Kathleen Rice: it’s now or never on #fairelex.— Brennan Center (@BrennanCenter) March 3, 2014
Rice: #fairelex allows for more inclusive races. Let’s you get out & meet constituents you’re supposed to represent instead of fundraise— Brennan Center (@BrennanCenter) March 3, 2014
Barbara Lawton, president of Americans for Campaign Reform and former lieutenant governor of Wisconsin, spoke specifically about how public financing can help bring more women into politics.
Barbara Lawton: Race for money drives women away from politics. #fairelex— Brennan Center (@BrennanCenter) March 3, 2014
Lawton on why women need to stand together for #fairelex: Women are like the snowflakes outside. Alone we melt, together we stop traffic.— Brennan Center (@BrennanCenter) March 3, 2014
Other speakers included Julie Muraco (managing partner of Praeditis Group LLC), Maria Cilenti (legislative affairs director of the New York City Bar Association), Hazel Dukes (president of the NAACP New York State Conference), Amy Loprest (executive director of the New York City Campaign Finance Board), and Susan Rubinstein (chair of Common Cause/New York’s Board of Directors).
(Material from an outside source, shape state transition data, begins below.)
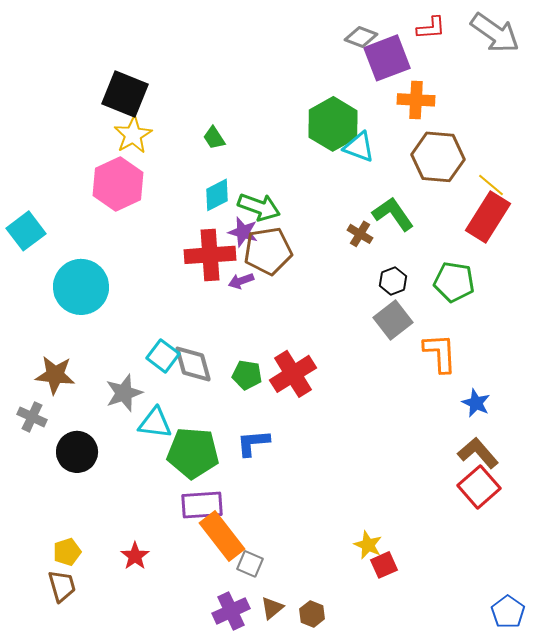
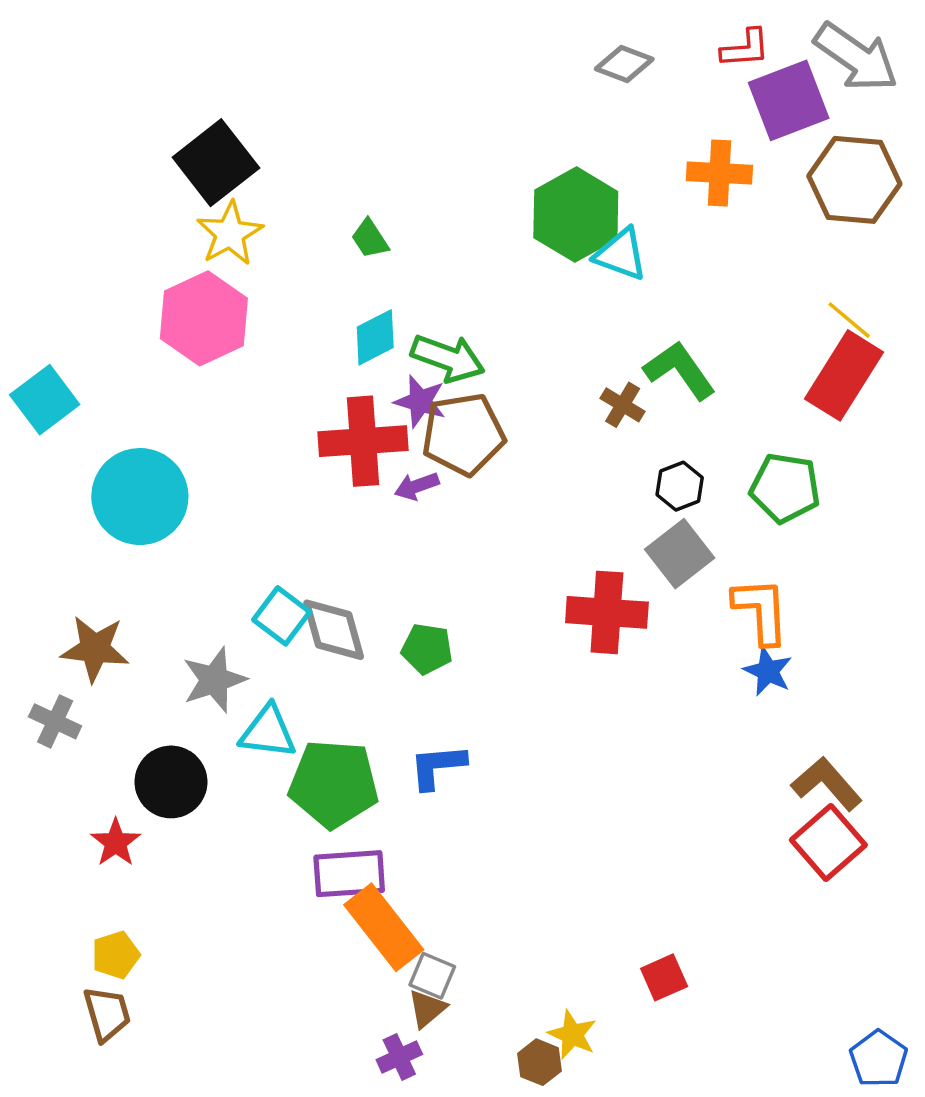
purple square: (387, 58) -> (789, 100), moved
black square: (125, 94) -> (216, 163), turned 30
brown hexagon: (438, 157) -> (854, 180), moved
red cross: (293, 374) -> (607, 612), moved, turned 36
blue star: (476, 403) -> (768, 671), moved
black circle: (77, 452) -> (171, 782), moved
yellow star: (368, 545) -> (572, 1035), moved
red star: (135, 556) -> (116, 843), moved
brown triangle: (272, 608) -> (427, 1009), moved
purple cross: (231, 611) -> (399, 1057), size x0.7

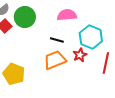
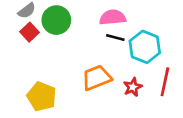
black line: (57, 40) -> (115, 37), moved
red star: (80, 55) -> (133, 87), moved

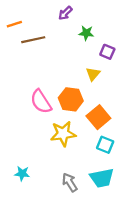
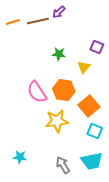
green star: (86, 33) -> (59, 54), moved
brown line: (33, 40) -> (38, 21), moved

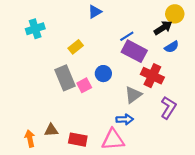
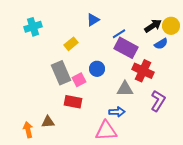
blue triangle: (95, 12) -> (93, 20), moved
yellow circle: (175, 14) -> (171, 26), moved
gray triangle: (133, 95) -> (125, 89), turned 36
red rectangle: (78, 140) -> (73, 102), moved

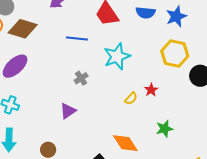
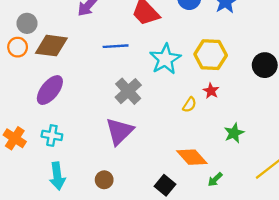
yellow hexagon: (175, 53) -> (211, 55), moved
gray cross: (81, 78) -> (128, 91), size x1.6
purple triangle: (68, 111) -> (119, 131), size x1.5

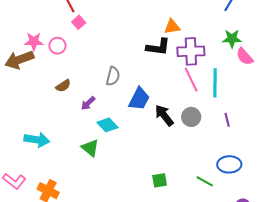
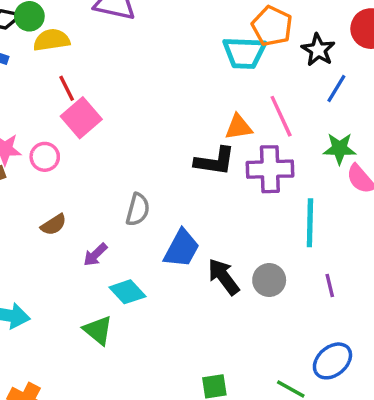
pink square: (79, 22) -> (81, 118), size x1.6
pink line: (191, 80) -> (281, 116), moved
blue ellipse: (229, 164) -> (332, 361), turned -40

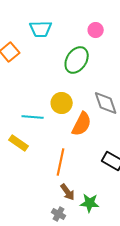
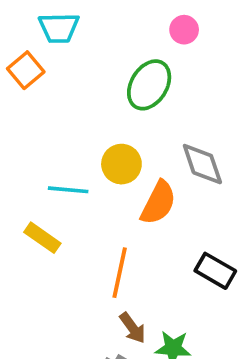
cyan trapezoid: (41, 29) -> (59, 28), moved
So what’s going to happen in New York? The budget is due April 1. Three men in a room (the governor and the leaders of each legislative chamber) usually make the decisions, noted the Brennan Center’s Lawrence Norden. With the new power-sharing agreement, that is now four men in a room who will decide whether or not public financing stays in the budget. “These leaders need to hear from all of us that it’s not acceptable for it to come out,” Norden said.
And that’s what happened after the meeting. More than two dozen women in attendance added their names to the letter sent to the governor and state legislators calling for reform, including leaders from the League of Women Voters of New York City, NYC Lean In, Citigroup, New Leaders Council, the Kohlberg Foundation, and more.